Feb 14, 2019 | Retirement, Life Events

Happy couple running on beach have planned for how long you'll live in retirement

If you shake your head and laugh at the thought of living to 100 or older, it’s time to reconsider how long you’ll live in retirement. According to the Social Security Administration, almost a quarter of all 65-year old Americans will go on to live beyond 90, and 10% will live beyond 95 [1].

People are living longer – and that costs money. If you don’t plan ahead financially, living longer may also mean living leaner. Here’s what to think about when considering how long you’ll live in retirement.
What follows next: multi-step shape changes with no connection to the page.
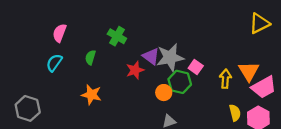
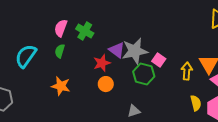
pink semicircle: (60, 33) -> (61, 28), moved
cyan semicircle: (54, 63) -> (26, 56), size x1.4
orange circle: (164, 93) -> (106, 84), moved

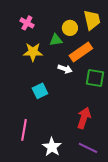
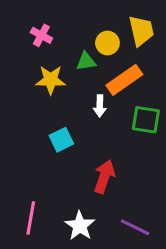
white arrow: (65, 69) -> (100, 106), turned 72
red arrow: (84, 118) -> (104, 177), moved
pink line: (24, 130) -> (31, 218), moved

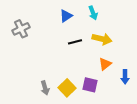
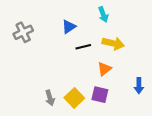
blue triangle: (66, 16) -> (69, 27), moved
orange triangle: (105, 64) -> (104, 69), moved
Health And Life Expectancy

Healthful living is fundamental to life expectancy. While family background and ethnicity [2] can impact longevity, basing your life expectancy on your family’s health history may not be wise. Medical advancements are continuously extending life expectancy through preventative medicine, new pharmaceutical options, and increasingly common life-extending procedures. Personalized healthcare may also help you live longer and healthier, with predictive and preventative options like genomic mapping to preemptively identify hereditary disease, and pharmacogenomics to tailor treatment to your unique genetic makeup.

Health And Wealth

If you’re healthy and wealthy, you’ll probably exceed average life expectancy. There’s a direct correlation between lifespan and wealth [3], meaning that the more affluent you are, the more likely you’ll live longer. Wealth extends life expectancy in many ways; some obvious, like access to better healthcare or living in a safer neighborhood; others less obvious e.g., eating a better diet, or even driving a safer car.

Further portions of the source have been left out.